The US economy grew 4.9% in Q3, durable goods orders rose nearly 5% in September, the Federal Reserve’s favorite inflation gauge, the PCE index, came in higher than expected, and personal spending rose 0.7% in the same month.
The only thing that did not rise was personal income. US Treasury Secretary Janet Yellen believes that the latest growth figure is unsustainable and that the strong data – rather than the worsening fiscal outlook – is the reason why US yields are rising. Fortunately, the sell-off in long-term US Treasuries slowed last week. The US 10-year yield peaked at 5% and fell below this psychological level, while the US 2-year yield is testing the 5% level on the downside.
The Fed is expected to leave interest rates unchanged at its meeting this week, after the European Central Bank (ECB) decided not to raise interest rates last week. Expectations for the Fed’s December meeting remain unchanged as well. Appetite for the US dollar remains limited despite strong economic data, while safe-haven flows into gold are gaining momentum as Israel intensifies its ground assault in Gaza, pushing the price of an ounce above $2000 on Friday.
The yellow metal has recently entered overbought territory, but further escalation of tensions in the Middle East should keep appetite strong. The next natural target for gold is near the all-time high of $2080.
In energy, oil prices fell last week and U.S. crude is trading below $85 a barrel this morning.

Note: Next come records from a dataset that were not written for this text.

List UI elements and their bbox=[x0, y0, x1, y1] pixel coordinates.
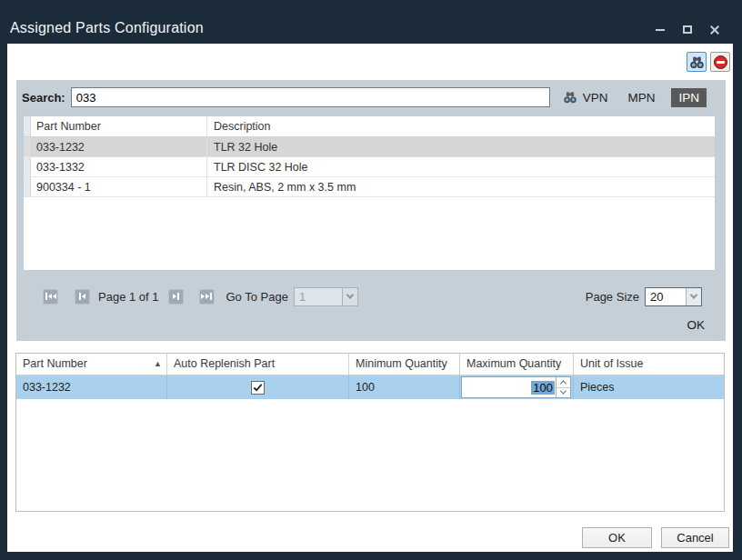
cell-part-number: 033-1232 bbox=[16, 375, 167, 399]
table-row[interactable]: 900334 - 1 Resin, ABS, 2 mm x 3.5 mm bbox=[24, 177, 715, 197]
row-gutter[interactable] bbox=[24, 177, 31, 196]
maximum-quantity-editor[interactable]: 100 bbox=[461, 376, 571, 398]
previous-page-button[interactable] bbox=[75, 289, 90, 305]
results-header-part-number[interactable]: Part Number bbox=[31, 116, 207, 136]
cell-description: Resin, ABS, 2 mm x 3.5 mm bbox=[207, 177, 715, 196]
assigned-header-part-number[interactable]: Part Number ▲ bbox=[16, 354, 167, 375]
no-entry-icon bbox=[714, 55, 727, 69]
close-icon bbox=[709, 25, 720, 35]
panel-ok-button[interactable]: OK bbox=[687, 318, 705, 332]
first-page-button[interactable] bbox=[43, 289, 58, 305]
chevron-down-icon bbox=[690, 291, 697, 298]
auto-replenish-checkbox[interactable] bbox=[251, 381, 265, 395]
go-to-page-value: 1 bbox=[295, 288, 342, 305]
cell-minimum-quantity: 100 bbox=[349, 375, 460, 399]
chevron-down-icon bbox=[346, 291, 354, 298]
dialog-body: Search: VPN MPN IPN bbox=[7, 44, 733, 552]
search-mode-mpn[interactable]: MPN bbox=[622, 89, 660, 106]
titlebar: Assigned Parts Configuration bbox=[0, 0, 742, 44]
search-input[interactable] bbox=[71, 87, 550, 107]
last-page-icon bbox=[201, 294, 205, 299]
binoculars-icon bbox=[689, 55, 705, 70]
search-mode-ipn[interactable]: IPN bbox=[671, 88, 707, 107]
table-row[interactable]: 033-1332 TLR DISC 32 Hole bbox=[24, 157, 715, 177]
find-parts-button[interactable] bbox=[687, 52, 707, 72]
row-gutter[interactable] bbox=[24, 137, 31, 156]
go-to-page-dropdown-button[interactable] bbox=[342, 288, 357, 305]
page-size-value: 20 bbox=[646, 288, 686, 305]
stepper-up-button[interactable] bbox=[556, 377, 570, 388]
go-to-page-label: Go To Page bbox=[226, 290, 288, 304]
search-panel: Search: VPN MPN IPN bbox=[16, 80, 726, 341]
assigned-header-minimum-quantity[interactable]: Minimum Quantity bbox=[349, 354, 460, 375]
maximize-button[interactable] bbox=[681, 24, 693, 35]
table-row[interactable]: 033-1232 100 100 Pieces bbox=[16, 375, 724, 399]
cell-auto-replenish bbox=[167, 375, 349, 399]
search-mode-vpn[interactable]: VPN bbox=[577, 89, 614, 106]
cell-part-number: 900334 - 1 bbox=[31, 177, 207, 196]
assigned-parts-table: Part Number ▲ Auto Replenish Part Minimu… bbox=[15, 353, 725, 512]
sort-ascending-icon: ▲ bbox=[154, 354, 162, 375]
quantity-stepper bbox=[556, 377, 570, 397]
close-button[interactable] bbox=[708, 24, 720, 35]
table-row[interactable]: 033-1232 TLR 32 Hole bbox=[24, 137, 715, 157]
pagination-bar: Page 1 of 1 Go To Page 1 Page Size 20 bbox=[16, 285, 726, 307]
last-page-button[interactable] bbox=[199, 289, 215, 305]
cell-description: TLR 32 Hole bbox=[207, 137, 715, 156]
cell-part-number: 033-1232 bbox=[31, 137, 207, 156]
minimize-button[interactable] bbox=[654, 24, 666, 35]
window-title: Assigned Parts Configuration bbox=[10, 20, 204, 36]
cell-description: TLR DISC 32 Hole bbox=[207, 157, 715, 176]
header-label: Part Number bbox=[23, 354, 87, 375]
remove-part-button[interactable] bbox=[710, 52, 730, 72]
go-to-page-select[interactable]: 1 bbox=[294, 287, 358, 306]
maximum-quantity-value[interactable]: 100 bbox=[531, 381, 555, 395]
chevron-up-icon bbox=[560, 380, 567, 386]
page-size-dropdown-button[interactable] bbox=[686, 288, 701, 305]
results-header-description[interactable]: Description bbox=[207, 116, 715, 136]
assigned-header-row: Part Number ▲ Auto Replenish Part Minimu… bbox=[16, 354, 724, 375]
maximize-icon bbox=[683, 25, 692, 34]
stepper-down-button[interactable] bbox=[556, 388, 570, 398]
cell-maximum-quantity: 100 bbox=[460, 375, 574, 399]
page-size-select[interactable]: 20 bbox=[645, 287, 702, 306]
cell-part-number: 033-1332 bbox=[31, 157, 207, 176]
next-page-button[interactable] bbox=[168, 289, 184, 305]
minimize-icon bbox=[656, 29, 665, 31]
chevron-down-icon bbox=[560, 388, 567, 395]
cell-unit-of-issue: Pieces bbox=[574, 375, 724, 399]
assigned-header-auto-replenish[interactable]: Auto Replenish Part bbox=[167, 354, 349, 375]
first-page-icon bbox=[45, 293, 47, 300]
next-page-icon bbox=[173, 294, 176, 299]
search-binoculars-icon[interactable] bbox=[563, 90, 577, 105]
page-size-label: Page Size bbox=[586, 290, 639, 304]
assigned-header-unit-of-issue[interactable]: Unit of Issue bbox=[574, 354, 724, 375]
row-gutter bbox=[24, 116, 31, 136]
ok-button[interactable]: OK bbox=[582, 527, 652, 548]
page-status: Page 1 of 1 bbox=[98, 290, 159, 304]
row-gutter[interactable] bbox=[24, 157, 31, 176]
cancel-button[interactable]: Cancel bbox=[661, 527, 729, 548]
search-label: Search: bbox=[22, 91, 65, 105]
previous-page-icon bbox=[79, 293, 81, 300]
assigned-header-maximum-quantity[interactable]: Maximum Quantity bbox=[460, 354, 574, 375]
search-results-table: Part Number Description 033-1232 TLR 32 … bbox=[23, 115, 716, 271]
results-header-row: Part Number Description bbox=[24, 116, 715, 137]
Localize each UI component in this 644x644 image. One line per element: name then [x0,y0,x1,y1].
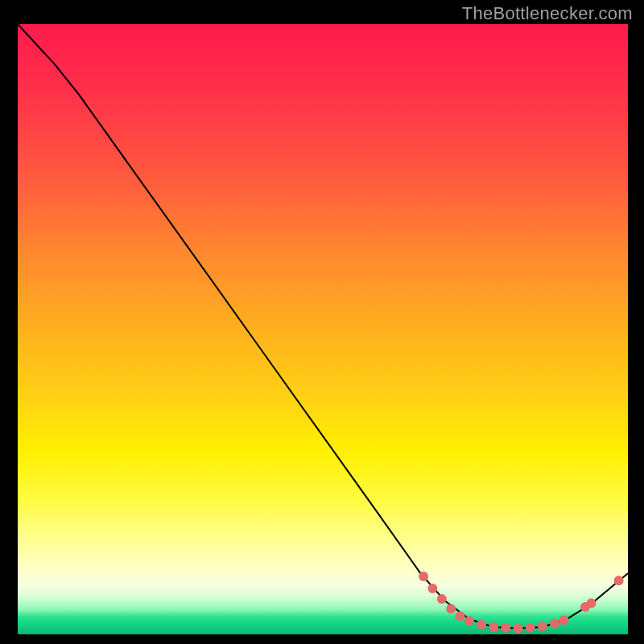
data-dot [559,616,568,625]
data-dot [464,616,474,625]
data-dot [477,620,486,630]
data-dot [614,576,624,585]
curve-layer [0,0,644,644]
dot-group [419,572,624,633]
data-dot [489,622,498,632]
data-dot [437,594,447,604]
data-dot [526,623,535,633]
data-dot [446,604,456,613]
data-dot [550,618,559,628]
data-dot [427,584,437,593]
data-dot [501,623,510,633]
data-dot [587,598,597,608]
watermark-text: TheBottlenecker.com [462,3,633,24]
data-dot [419,572,428,581]
data-dot [538,621,547,631]
data-dot [456,611,465,621]
data-dot [514,623,523,633]
bottleneck-curve [18,24,628,628]
chart-stage: TheBottlenecker.com [0,0,644,644]
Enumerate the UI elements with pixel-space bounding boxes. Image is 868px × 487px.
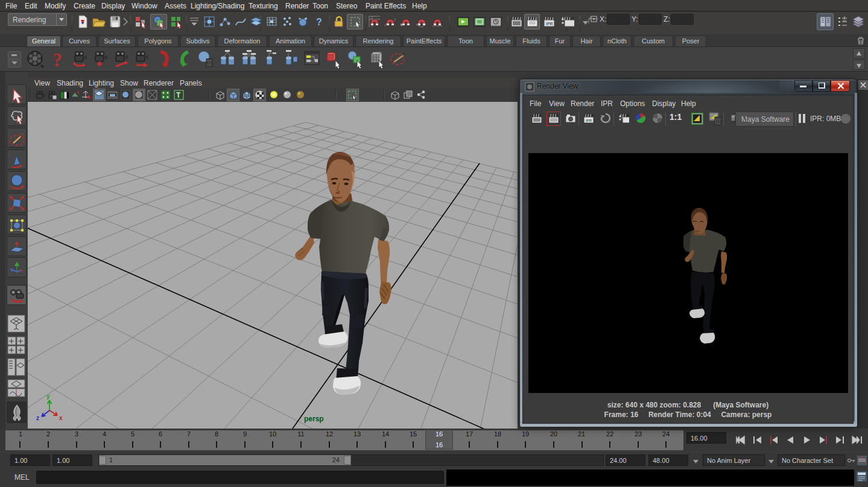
svg-text:z: z xyxy=(36,415,39,421)
svg-text:?: ? xyxy=(52,49,62,69)
svg-text:x: x xyxy=(59,415,63,421)
svg-text:T: T xyxy=(176,91,181,99)
svg-text:IPR: IPR xyxy=(586,119,592,122)
svg-text:?: ? xyxy=(316,17,322,27)
svg-text:"": "" xyxy=(732,116,734,119)
svg-text:IPR: IPR xyxy=(546,22,553,26)
svg-text:y: y xyxy=(46,393,50,400)
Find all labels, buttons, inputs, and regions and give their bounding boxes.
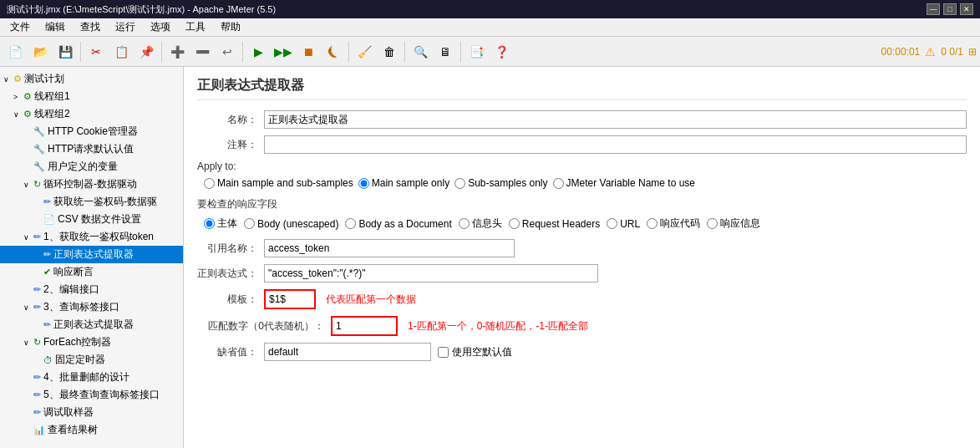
comment-row: 注释： (197, 135, 967, 154)
tree-item-regex-extractor[interactable]: ✏ 正则表达式提取器 (0, 246, 183, 263)
toolbar-expand[interactable]: ➕ (165, 40, 189, 64)
radio-body-doc-input[interactable] (345, 218, 356, 229)
ref-name-input[interactable] (264, 239, 515, 257)
radio-jmeter-var-label: JMeter Variable Name to use (566, 177, 696, 189)
toolbar-new[interactable]: 📄 (3, 40, 27, 64)
radio-url-input[interactable] (607, 218, 617, 229)
default-input[interactable] (264, 343, 431, 361)
tree-item-http-cookie[interactable]: 🔧 HTTP Cookie管理器 (0, 123, 183, 140)
radio-main-and-sub[interactable]: Main sample and sub-samples (204, 177, 353, 189)
toolbar-copy[interactable]: 📋 (109, 40, 133, 64)
tree-item-get-auth[interactable]: ✏ 获取统一鉴权码-数据驱 (0, 193, 183, 211)
toolbar-help[interactable]: ❓ (490, 40, 513, 64)
name-input[interactable] (264, 110, 967, 129)
menu-tools[interactable]: 工具 (179, 18, 212, 36)
radio-main-only-input[interactable] (358, 178, 369, 189)
radio-info-head[interactable]: 信息头 (459, 216, 502, 231)
radio-resp-msg-input[interactable] (707, 218, 718, 229)
expand-icon[interactable]: ⊞ (968, 46, 977, 58)
toolbar-templates[interactable]: 📑 (465, 40, 488, 64)
toolbar-stop[interactable]: ⏹ (297, 40, 320, 64)
tree-item-assert[interactable]: ✔ 响应断言 (0, 263, 183, 281)
radio-req-headers-input[interactable] (509, 218, 520, 229)
radio-resp-msg[interactable]: 响应信息 (707, 216, 760, 231)
name-label: 名称： (197, 113, 264, 127)
tree-item-test-plan[interactable]: ∨ ⚙ 测试计划 (0, 70, 183, 88)
toolbar-search[interactable]: 🔍 (409, 40, 432, 64)
minimize-button[interactable]: — (927, 3, 940, 15)
left-panel-tree: ∨ ⚙ 测试计划 > ⚙ 线程组1 ∨ ⚙ 线程组2 🔧 HTTP Cookie… (0, 67, 184, 448)
radio-sub-only[interactable]: Sub-samples only (454, 177, 547, 189)
radio-main-and-sub-input[interactable] (204, 178, 215, 189)
template-input[interactable] (269, 293, 311, 305)
menu-help[interactable]: 帮助 (214, 18, 247, 36)
toolbar-remote[interactable]: 🖥 (434, 40, 457, 64)
comment-input[interactable] (264, 135, 967, 154)
tree-item-thread-group-2[interactable]: ∨ ⚙ 线程组2 (0, 105, 183, 123)
radio-main-only[interactable]: Main sample only (358, 177, 449, 189)
menu-bar: 文件 编辑 查找 运行 选项 工具 帮助 (0, 18, 980, 37)
menu-run[interactable]: 运行 (109, 18, 142, 36)
toolbar-start-no-pause[interactable]: ▶▶ (272, 40, 295, 64)
radio-url[interactable]: URL (607, 218, 640, 230)
match-num-input[interactable] (336, 320, 386, 332)
tree-item-thread-group-1[interactable]: > ⚙ 线程组1 (0, 88, 183, 105)
tree-label-get-auth: 获取统一鉴权码-数据驱 (53, 195, 157, 209)
radio-req-headers[interactable]: Request Headers (509, 218, 600, 230)
tree-item-regex2[interactable]: ✏ 正则表达式提取器 (0, 316, 183, 333)
tree-arrow: ∨ (23, 303, 32, 312)
radio-main-only-label: Main sample only (372, 177, 449, 189)
tree-item-timer[interactable]: ⏱ 固定定时器 (0, 351, 183, 369)
menu-find[interactable]: 查找 (74, 18, 107, 36)
toolbar-cut[interactable]: ✂ (84, 40, 108, 64)
radio-body-input[interactable] (204, 218, 215, 229)
default-label: 缺省值： (197, 345, 264, 359)
menu-options[interactable]: 选项 (144, 18, 177, 36)
radio-body-unescaped[interactable]: Body (unescaped) (244, 218, 338, 230)
tree-item-batch-mail[interactable]: ✏ 4、批量删邮的设计 (0, 369, 183, 386)
tree-item-http-auth[interactable]: 🔧 HTTP请求默认认值 (0, 140, 183, 158)
radio-body-doc[interactable]: Body as a Document (345, 218, 451, 230)
tree-item-edit-api[interactable]: ✏ 2、编辑接口 (0, 281, 183, 298)
use-empty-checkbox[interactable] (438, 347, 449, 358)
radio-body-unescaped-input[interactable] (244, 218, 255, 229)
radio-jmeter-var-input[interactable] (553, 178, 564, 189)
close-button[interactable]: ✕ (960, 3, 973, 15)
toolbar-clear[interactable]: 🧹 (353, 40, 376, 64)
radio-resp-code[interactable]: 响应代码 (647, 216, 700, 231)
tree-item-loop-ctrl[interactable]: ∨ ↻ 循环控制器-数据驱动 (0, 176, 183, 193)
toolbar-clear-all[interactable]: 🗑 (378, 40, 401, 64)
tree-label-test-plan: 测试计划 (24, 72, 64, 86)
radio-resp-code-label: 响应代码 (660, 216, 700, 231)
tree-item-foreach[interactable]: ∨ ↻ ForEach控制器 (0, 333, 183, 351)
tree-item-user-vars[interactable]: 🔧 用户定义的变量 (0, 158, 183, 176)
maximize-button[interactable]: □ (943, 3, 957, 15)
menu-edit[interactable]: 编辑 (38, 18, 72, 36)
assert-icon: ✔ (43, 267, 51, 277)
menu-file[interactable]: 文件 (3, 18, 37, 36)
tree-label-foreach: ForEach控制器 (43, 335, 111, 349)
comment-label: 注释： (197, 138, 264, 152)
radio-sub-only-input[interactable] (454, 178, 465, 189)
radio-resp-code-input[interactable] (647, 218, 658, 229)
toolbar-collapse[interactable]: ➖ (190, 40, 214, 64)
tree-item-final-query[interactable]: ✏ 5、最终查询查询标签接口 (0, 386, 183, 404)
toolbar-paste[interactable]: 📌 (135, 40, 158, 64)
tree-item-query-tag[interactable]: ∨ ✏ 3、查询标签接口 (0, 298, 183, 316)
tree-item-get-token[interactable]: ∨ ✏ 1、获取统一鉴权码token (0, 228, 183, 246)
toolbar-start[interactable]: ▶ (246, 40, 270, 64)
loop-ctrl-icon: ↻ (33, 179, 41, 190)
toolbar-open[interactable]: 📂 (28, 40, 52, 64)
toolbar-undo[interactable]: ↩ (216, 40, 239, 64)
tree-item-results[interactable]: 📊 查看结果树 (0, 421, 183, 439)
tree-item-debug[interactable]: ✏ 调试取样器 (0, 404, 183, 421)
radio-body[interactable]: 主体 (204, 216, 237, 231)
tree-label-timer: 固定定时器 (55, 353, 105, 367)
toolbar-shutdown[interactable]: ⏾ (322, 40, 345, 64)
tree-item-csv-data[interactable]: 📄 CSV 数据文件设置 (0, 211, 183, 228)
radio-info-head-input[interactable] (459, 218, 470, 229)
ref-name-row: 引用名称： (197, 239, 967, 257)
toolbar-save[interactable]: 💾 (53, 40, 77, 64)
regex-input[interactable] (264, 264, 598, 283)
radio-jmeter-var[interactable]: JMeter Variable Name to use (553, 177, 696, 189)
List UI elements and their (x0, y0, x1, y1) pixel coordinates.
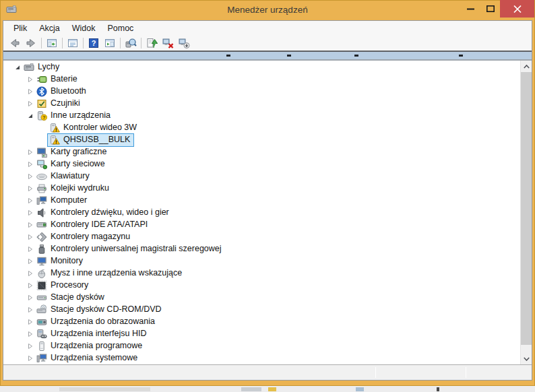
background-mark (241, 387, 261, 391)
background-mark (437, 387, 439, 391)
header-strip (3, 52, 532, 59)
tree-item-stacje-dysk-w[interactable]: Stacje dysków (3, 292, 520, 304)
device-manager-window: Menedżer urządzeń Plik Akcja Widok Pomoc… (0, 0, 535, 386)
tree-item-kontrolery-magazynu[interactable]: Kontrolery magazynu (3, 231, 520, 243)
disable-device-icon (178, 37, 190, 49)
software-device-icon (36, 341, 47, 352)
tree-item-label: Monitory (49, 255, 86, 267)
tree-item-urz-dzenia-do-obrazowania[interactable]: Urządzenia do obrazowania (3, 316, 520, 328)
properties-icon (67, 37, 79, 49)
menu-plik[interactable]: Plik (7, 22, 33, 34)
tree-item-inne-urz-dzenia[interactable]: ?Inne urządzenia (3, 110, 520, 122)
menu-widok[interactable]: Widok (66, 22, 102, 34)
print-queue-icon (36, 183, 47, 194)
expand-arrow-icon[interactable] (26, 354, 34, 362)
tree-item-baterie[interactable]: Baterie (3, 73, 520, 86)
tree-item-urz-dzenia-systemowe[interactable]: Urządzenia systemowe (3, 352, 520, 364)
expand-arrow-icon[interactable] (26, 342, 34, 350)
collapse-arrow-icon[interactable] (26, 112, 34, 120)
expand-arrow-icon[interactable] (26, 245, 34, 253)
show-console-tree-button[interactable] (44, 36, 60, 50)
tree-item-kontroler-wideo-3w[interactable]: Kontroler wideo 3W (3, 122, 520, 134)
tree-item-label: Bluetooth (49, 86, 90, 98)
tree-item-urz-dzenia-programowe[interactable]: Urządzenia programowe (3, 340, 520, 352)
tree-item-procesory[interactable]: Procesory (3, 280, 520, 292)
tree-item-qhsusb-bulk[interactable]: QHSUSB__BULK (3, 134, 520, 146)
scrollbar-thumb[interactable] (521, 72, 532, 345)
expand-arrow-icon[interactable] (26, 233, 34, 241)
scroll-down-button[interactable] (521, 353, 532, 364)
tree-item-label: Stacje dysków CD-ROM/DVD (49, 304, 165, 316)
tree-item-karty-graficzne[interactable]: Karty graficzne (3, 146, 520, 158)
maximize-button[interactable] (480, 0, 500, 18)
scan-hardware-changes-icon (125, 37, 137, 49)
disable-device-button[interactable] (176, 36, 192, 50)
tree-item-kontrolery-uniwersalnej-magistrali-szeregowej[interactable]: Kontrolery uniwersalnej magistrali szere… (3, 243, 520, 255)
tree-item-mysz-i-inne-urz-dzenia-wskazuj-ce[interactable]: Mysz i inne urządzenia wskazujące (3, 267, 520, 280)
close-button[interactable] (500, 0, 534, 18)
minimize-button[interactable] (461, 0, 480, 18)
scan-hardware-changes-button[interactable] (123, 36, 139, 50)
help-button[interactable]: ? (86, 36, 102, 50)
back-button[interactable] (7, 36, 23, 50)
tree-item-kolejki-wydruku[interactable]: Kolejki wydruku (3, 183, 520, 195)
toolbar-separator (120, 38, 121, 48)
computer-icon (36, 195, 47, 206)
tree-item-komputer[interactable]: Komputer (3, 195, 520, 207)
expand-arrow-icon[interactable] (26, 282, 34, 290)
expand-arrow-icon[interactable] (26, 209, 34, 217)
minimize-icon (467, 5, 474, 12)
expand-arrow-icon[interactable] (26, 330, 34, 338)
tree-item-monitory[interactable]: Monitory (3, 255, 520, 267)
tree-item-urz-dzenia-interfejsu-hid[interactable]: Urządzenia interfejsu HID (3, 328, 520, 340)
system-device-icon (36, 353, 47, 364)
expand-arrow-icon[interactable] (26, 257, 34, 265)
forward-icon (25, 37, 37, 49)
scroll-up-button[interactable] (521, 61, 532, 72)
tree-item-kontrolery-d-wi-ku-wideo-i-gier[interactable]: Kontrolery dźwięku, wideo i gier (3, 207, 520, 219)
tree-item-label: Stacje dysków (49, 292, 108, 304)
uninstall-device-button[interactable] (160, 36, 176, 50)
collapse-arrow-icon[interactable] (13, 63, 22, 71)
unknown-device-icon (49, 135, 60, 145)
storage-controller-icon (36, 232, 47, 242)
scrollbar-track[interactable] (521, 72, 532, 353)
expand-arrow-icon[interactable] (26, 160, 34, 168)
tree-item-czujniki[interactable]: Czujniki (3, 98, 520, 110)
titlebar: Menedżer urządzeń (0, 0, 535, 20)
toolbar: ? (3, 36, 532, 51)
expand-arrow-icon[interactable] (26, 185, 34, 193)
svg-text:?: ? (92, 39, 96, 47)
expand-arrow-icon[interactable] (26, 88, 34, 96)
expand-arrow-icon[interactable] (26, 269, 34, 277)
ide-controller-icon (36, 220, 47, 230)
expand-arrow-icon[interactable] (26, 197, 34, 205)
menu-pomoc[interactable]: Pomoc (101, 22, 139, 34)
vertical-scrollbar[interactable] (520, 61, 532, 364)
expand-arrow-icon[interactable] (26, 294, 34, 302)
background-window-sliver (0, 386, 535, 392)
expand-arrow-icon[interactable] (26, 75, 34, 84)
tree-item-kontrolery-ide-ata-atapi[interactable]: Kontrolery IDE ATA/ATAPI (3, 219, 520, 231)
tree-item-karty-sieciowe[interactable]: Karty sieciowe (3, 158, 520, 170)
forward-button[interactable] (23, 36, 39, 50)
tree-item-klawiatury[interactable]: Klawiatury (3, 170, 520, 183)
tree-item-label: Urządzenia systemowe (49, 352, 141, 364)
expand-arrow-icon[interactable] (26, 318, 34, 326)
expand-arrow-icon[interactable] (26, 306, 34, 314)
expand-arrow-icon[interactable] (26, 172, 34, 181)
menu-akcja[interactable]: Akcja (33, 22, 66, 34)
expand-arrow-icon[interactable] (26, 148, 34, 156)
caption-buttons (461, 0, 534, 18)
expand-arrow-icon[interactable] (26, 221, 34, 229)
statusbar-divider (466, 367, 466, 378)
tree-item-label: Kontroler wideo 3W (62, 122, 140, 134)
tree-item-bluetooth[interactable]: Bluetooth (3, 86, 520, 98)
properties-button[interactable] (65, 36, 81, 50)
show-action-pane-button[interactable] (102, 36, 118, 50)
expand-arrow-icon[interactable] (26, 100, 34, 108)
update-driver-button[interactable] (144, 36, 160, 50)
tree-item-lychy[interactable]: Lychy (3, 61, 520, 73)
chevron-up-icon (524, 65, 530, 69)
tree-item-stacje-dysk-w-cd-rom-dvd[interactable]: Stacje dysków CD-ROM/DVD (3, 304, 520, 316)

Israel is bombing targets in neighboring countries and sending troops and tanks into northern Gaza, but it is avoiding a massive ground invasion for now, and the expectation of a long battle is keeping appetite for energy investments limited.
Nevertheless, visibility is low and the risk of sudden jumps due to supply disruptions remains high. Oil prices are expected to fluctuate between the $80/90 range. Below $80/bbl, limited supply should keep demand intact, while above $90/bbl, expectations of slowing global demand should keep price pressures in check.
In equities, lack of investor appetite, mixed results from Big Tech companies and disappointing results from Big Oil companies continued to weigh on the S&P500 last week. The index fell in 4 out of 5 sessions and retreated more than 2.50% over the course of last week.
We are now well below the 200 DMA and below the important 38.2% Fibonacci retracement which is near the 4180 level, indicating that the S&P500 has entered the medium-term bearish consolidation zone. And although the RSI indicator is warning of oversold conditions, which may temporarily slow the sell-off, the path is now open for a deeper decline towards the 4050 level, especially if earnings don’t fully satisfy investors.
On the political front, with a new Speaker of the House in the U.S., the odds of a U.S. government shutdown are lower, but there is still a 20-30% chance that the U.S. government will shut down in the next month or so. This could keep appetite for the US dollar limited.
Aside from the Fed, the Bank of Japan (BoJ) and the Bank of England (BoE) will announce their latest policy decisions this week, and both are expected to keep rates unchanged, but the recent spike in Tokyo inflation makes investors very, very uncomfortable with the BoJ’s insistence on its ultra-loose and inappropriate policy. A rise above the 150 level for the USDJPY seems unlikely, as direct intervention from the Japanese authorities is expected to cool any further sell-off.